As a teacher I try not to spend too much of class time talking as I think the best way to learn is to practise, but there’s some things that once understood can increase the power of your practise exponentially. Sankalpa is one of those things.

Simply put a Sankalpa is your heartfelt desire, the thing that inspires you in your life, something you can dedicate yourself to achieving Wholeheartedly without hesitation. We practise forming this desire into a positive statement that we can use to rein in our body, mind and spirit when we start to have doubts, when your energy and enthusiasm is starting to waiver. Working with a sankalpa can transform our practise from a merely physical exercise to a living moving breathing prayer.

The important thing when forming a Sankalpa is not to aim small. Take the time to discover what it is you really want. What is it that inspires your heart? What is it that’s really important to you? No one else can answer these questions for you and you don’t have to explain why, you just have to find and really feel it for yourself. Don’t get caught up thinking about how your going to MAKE your sankalpa happen. We form a Sankalpa as a positive statement as if it is already true. We are powerful beings and if we decide to focus our energy on bringing what we really want into the world Amazing things can and will happen.
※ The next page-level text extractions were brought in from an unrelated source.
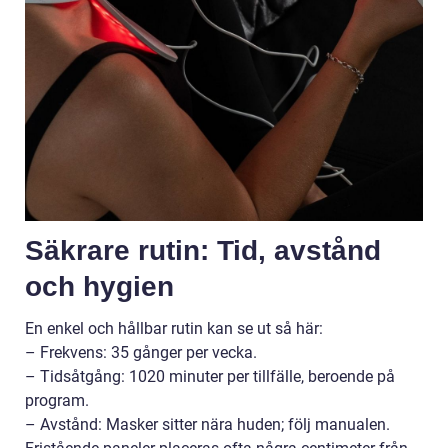
Säkrare rutin: Tid, avstånd
och hygien
En enkel och hållbar rutin kan se ut så här:
– Frekvens: 35 gånger per vecka.
– Tidsåtgång: 1020 minuter per tillfälle, beroende på
program.
– Avstånd: Masker sitter nära huden; följ manualen.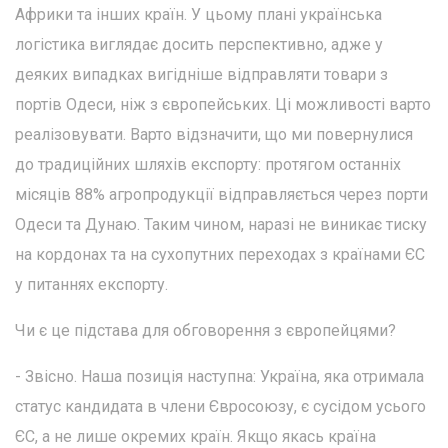
Африки та інших країн. У цьому плані українська
логістика виглядає досить перспективно, адже у
деяких випадках вигідніше відправляти товари з
портів Одеси, ніж з європейських. Ці можливості варто
реалізовувати. Варто відзначити, що ми повернулися
до традиційних шляхів експорту: протягом останніх
місяців 88% агропродукції відправляється через порти
Одеси та Дунаю. Таким чином, наразі не виникає тиску
на кордонах та на сухопутних переходах з країнами ЄС
у питаннях експорту.
Чи є це підстава для обговорення з європейцями?
- Звісно. Наша позиція наступна: Україна, яка отримала
статус кандидата в члени Євросоюзу, є сусідом усього
ЄС, а не лише окремих країн. Якщо якась країна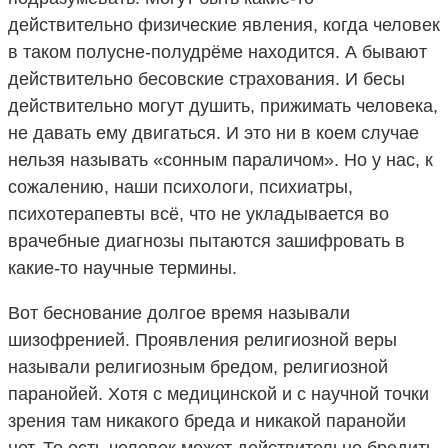
действительно физические явления, когда человек
в таком полусне-полудрёме находится. А бывают
действительно бесовские страхования. И бесы
действительно могут душить, прижимать человека,
не давать ему двигаться. И это ни в коем случае
нельзя называть «сонным параличом». Но у нас, к
сожалению, наши психологи, психиатры,
психотерапевты всё, что не укладывается во
врачебные диагнозы пытаются зашифровать в
какие-то научные термины.
Вот беснование долгое время называли
шизофренией. Проявления религиозной веры
называли религиозным бредом, религиозной
паранойей. Хотя с медицинской и с научной точки
зрения там никакого бреда и никакой паранойи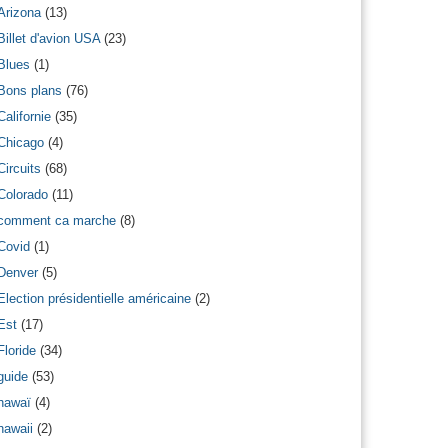
Arizona
(13)
Billet d'avion USA
(23)
Blues
(1)
Bons plans
(76)
Californie
(35)
Chicago
(4)
Circuits
(68)
Colorado
(11)
comment ca marche
(8)
Covid
(1)
Denver
(5)
Election présidentielle américaine
(2)
Est
(17)
Floride
(34)
guide
(53)
hawaï
(4)
hawaii
(2)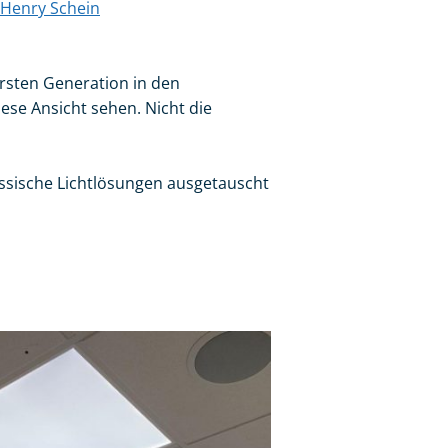
Henry Schein
ersten Generation in den
se Ansicht sehen. Nicht die
ssische Lichtlösungen ausgetauscht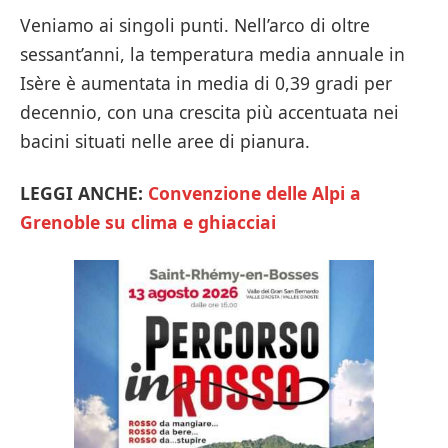
Veniamo ai singoli punti. Nell’arco di oltre
sessant’anni, la temperatura media annuale in
Isère è aumentata in media di 0,39 gradi per
decennio, con una crescita più accentuata nei
bacini situati nelle aree di pianura.
LEGGI ANCHE:
Convenzione delle Alpi a
Grenoble su clima e ghiacciai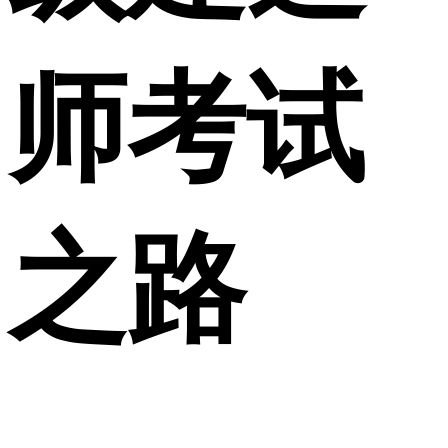
师考试
之路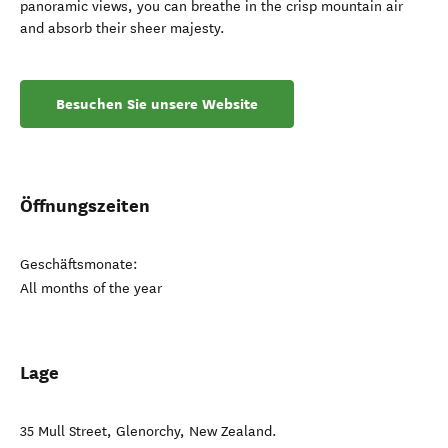
panoramic views, you can breathe in the crisp mountain air
and absorb their sheer majesty.
Besuchen Sie unsere Website
Öffnungszeiten
Geschäftsmonate:
All months of the year
Lage
35 Mull Street
,
Glenorchy
,
New Zealand
.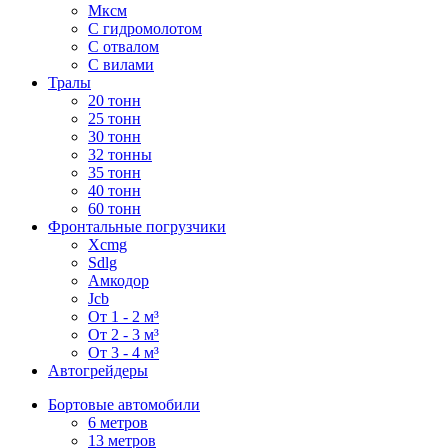
Мксм
С гидромолотом
С отвалом
С вилами
Тралы
20 тонн
25 тонн
30 тонн
32 тонны
35 тонн
40 тонн
60 тонн
Фронтальные погрузчики
Xcmg
Sdlg
Амкодор
Jcb
От 1 - 2 м³
От 2 - 3 м³
От 3 - 4 м³
Автогрейдеры
Бортовые автомобили
6 метров
13 метров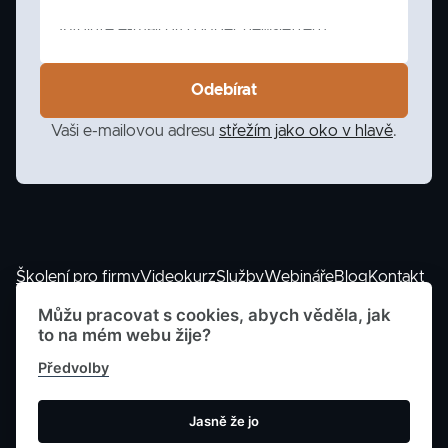
Vaši e-mailovou adresu
střežím jako oko v hlavě
.
Školení pro firmy
Videokurz
Služby
Webináře
Blog
Kontakt
Můžu pracovat s cookies, abych věděla, jak
to na mém webu žije?
Předvolby
© 2023 -
2026
Petra Dolejšová |
Cookies
|
Zásady
Jasně že jo
zpracování osobních údajů
|
Podmínky spolupráce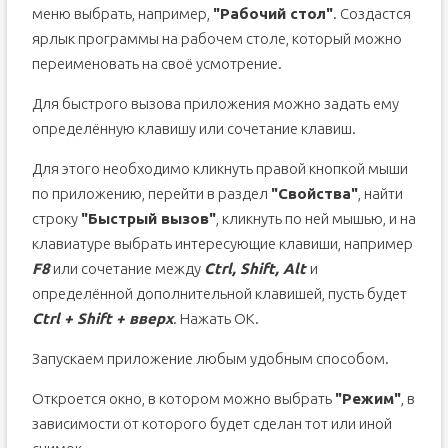
меню выбрать, например,
"Рабочий стол"
. Создастся
ярлык программы на рабочем столе, который можно
переименовать на своё усмотрение.
Для быстрого вызова приложения можно задать ему
определённую клавишу или сочетание клавиш.
Для этого необходимо кликнуть правой кнопкой мыши
по приложению, перейти в раздел
"Свойства"
, найти
строку
"Быстрый вызов"
, кликнуть по ней мышью, и на
клавиатуре выбрать интересующие клавиши, например
F8
или сочетание между
Ctrl, Shift, Alt
и
определённой дополнительной клавишей, пусть будет
Ctrl + Shift + вверх
. Нажать ОК.
Запускаем приложение любым удобным способом.
Откроется окно, в котором можно выбрать
"Режим"
, в
зависимости от которого будет сделан тот или иной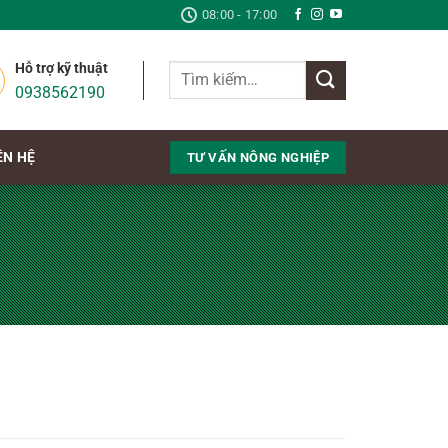
08:00 - 17:00
Hỗ trợ kỹ thuật
Tìm
0938562190
kiếm:
ÊN HỆ
TƯ VẤN NÔNG NGHIỆP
Science is proving that our thoughts have a powerful effect on our experience. If we can learn to trust that we can get what we want, we don’t need to act so much from fear of missing out.  Slowly slowly, just by being present to life as it is, the energy we free up by releasing self sabotaging habits can be naturally redirected into creating whatever it is we want.

When we go through the daily motions of our lives with out any awareness of what it is we truly want it can be a bit like sleepwalking. Desire can be a tricky energy to work with and many times we shut it down completely rather than doing the work necessary to get right in to the messy emotional human heart of the matter. It takes courage and determination to stay focused on what you want in the face of situations that you didn’t want. You don’t have to run away from the difficulties you can use them to sharpen your resolve.

I believe we all deserve to be happy, and that we can all get what we want. And I have a sneaking suspicion that probably when we get all the way down to the core of the matter, what I really want and what you really want, might not be all that different. Namaste!